• _Brief_: Scan the lines below for "with" and copy the matches.

• _Data_:
────────────────────────────────────────

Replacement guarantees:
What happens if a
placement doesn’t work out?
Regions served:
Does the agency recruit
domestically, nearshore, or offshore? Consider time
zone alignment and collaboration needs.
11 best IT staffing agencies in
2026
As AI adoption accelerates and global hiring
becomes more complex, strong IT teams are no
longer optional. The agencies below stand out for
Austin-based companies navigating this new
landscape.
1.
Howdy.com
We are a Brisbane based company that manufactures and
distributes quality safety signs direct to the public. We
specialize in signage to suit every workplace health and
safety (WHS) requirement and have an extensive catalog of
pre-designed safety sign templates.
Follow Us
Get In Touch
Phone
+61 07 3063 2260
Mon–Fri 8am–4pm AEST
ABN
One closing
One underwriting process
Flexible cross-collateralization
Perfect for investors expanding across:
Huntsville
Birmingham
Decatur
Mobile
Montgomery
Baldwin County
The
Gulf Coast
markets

────────────────────────────────────────

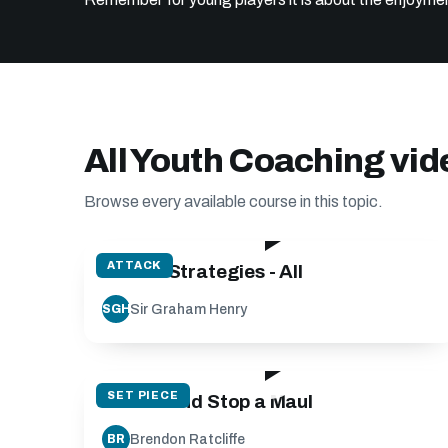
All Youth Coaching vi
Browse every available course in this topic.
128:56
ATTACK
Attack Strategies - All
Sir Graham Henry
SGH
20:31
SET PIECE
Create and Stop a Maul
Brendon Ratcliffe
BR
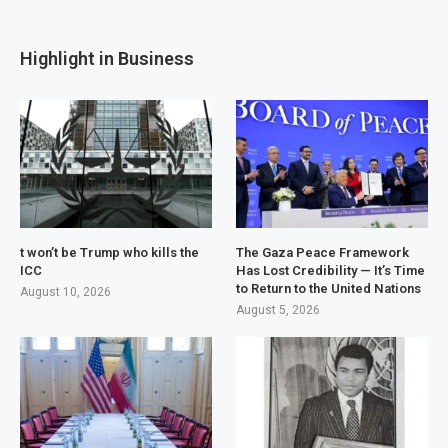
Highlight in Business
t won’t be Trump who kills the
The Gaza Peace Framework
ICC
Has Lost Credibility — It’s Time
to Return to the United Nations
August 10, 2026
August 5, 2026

────────────────────────────────────────

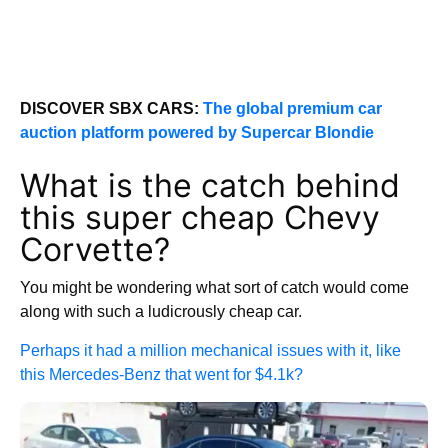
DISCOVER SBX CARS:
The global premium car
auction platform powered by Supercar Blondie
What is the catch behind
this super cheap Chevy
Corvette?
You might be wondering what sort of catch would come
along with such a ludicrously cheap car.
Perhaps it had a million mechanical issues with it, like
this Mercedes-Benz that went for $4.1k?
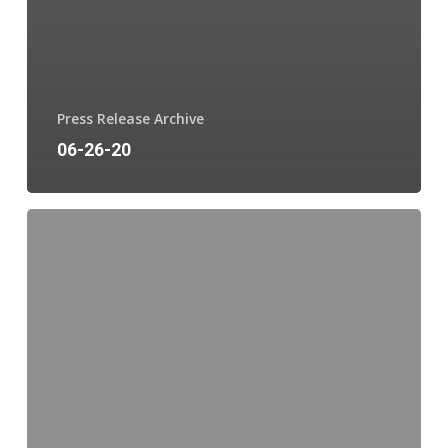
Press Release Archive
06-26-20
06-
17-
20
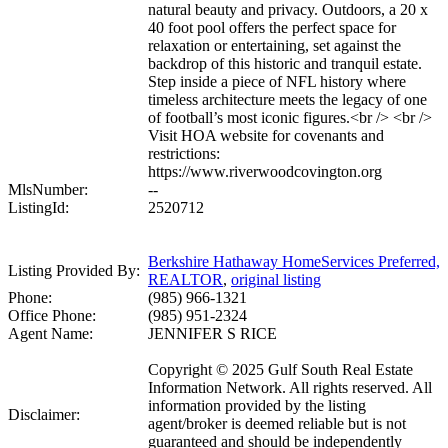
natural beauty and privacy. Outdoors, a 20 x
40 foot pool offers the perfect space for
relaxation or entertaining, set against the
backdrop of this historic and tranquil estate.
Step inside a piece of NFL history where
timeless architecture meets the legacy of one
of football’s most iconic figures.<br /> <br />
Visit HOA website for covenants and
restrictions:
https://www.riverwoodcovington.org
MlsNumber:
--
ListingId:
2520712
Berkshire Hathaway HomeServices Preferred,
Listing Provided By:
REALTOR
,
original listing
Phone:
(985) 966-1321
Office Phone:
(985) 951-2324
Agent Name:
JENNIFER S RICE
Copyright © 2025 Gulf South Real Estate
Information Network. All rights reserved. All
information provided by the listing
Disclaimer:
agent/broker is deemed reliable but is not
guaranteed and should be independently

────────────────────────────────────────

• _Exercise solution_:
along with such a ludicrously cheap car.
Perhaps it had a million mechanical issues with it, like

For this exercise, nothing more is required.